------ DATA EXCERPTS ------

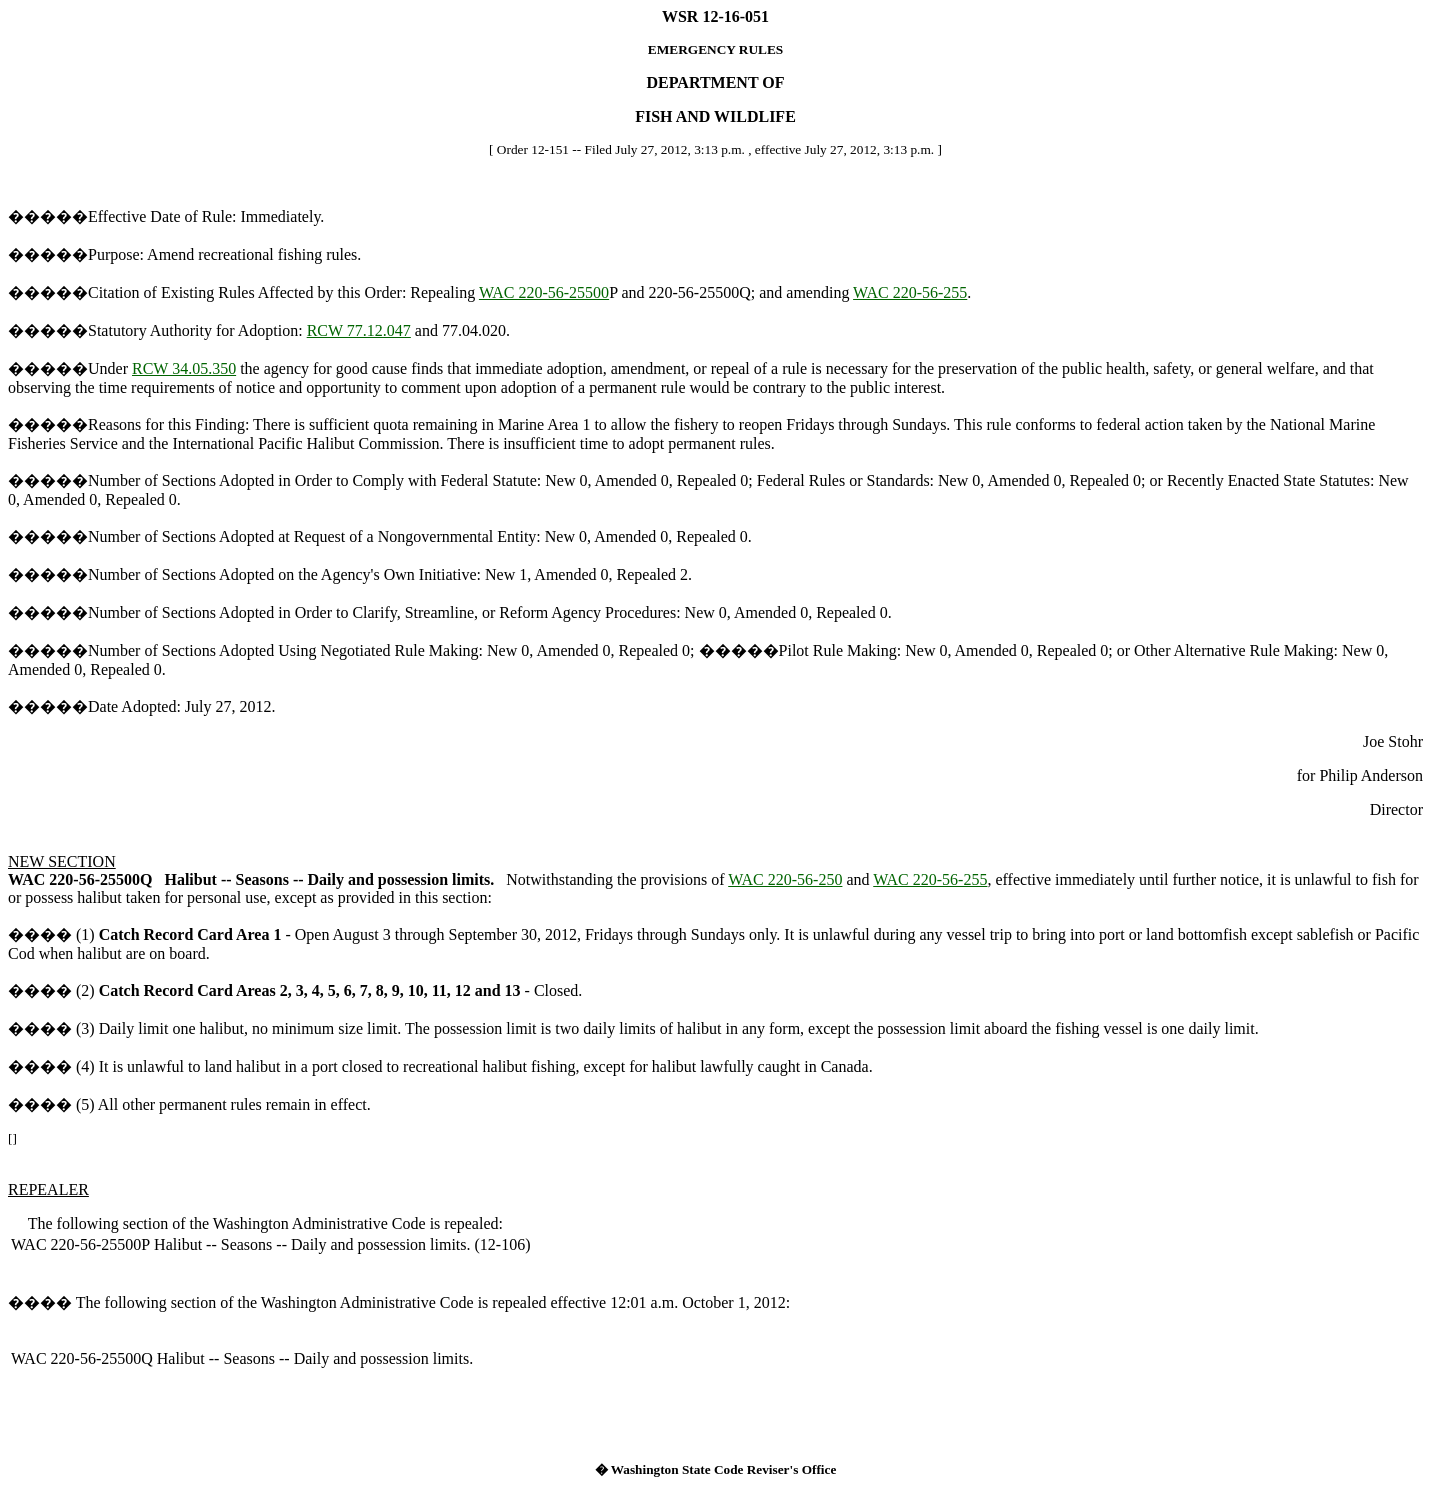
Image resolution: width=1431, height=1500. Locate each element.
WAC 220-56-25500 (544, 292)
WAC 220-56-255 (910, 292)
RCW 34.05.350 (184, 368)
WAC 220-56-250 (785, 879)
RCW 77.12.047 (359, 330)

------

▶ PROBLEM STATEMENT:
Every entry above is to be set down exactly; the pictures are to be left out.

▶ EXERCISE SOLUTION:
Image resolution: width=1431, height=1500. Locate each element.
WAC 220-56-25500 (544, 292)
WAC 220-56-255 (910, 292)
RCW 34.05.350 (184, 368)
WAC 220-56-250 (785, 879)
RCW 77.12.047 (359, 330)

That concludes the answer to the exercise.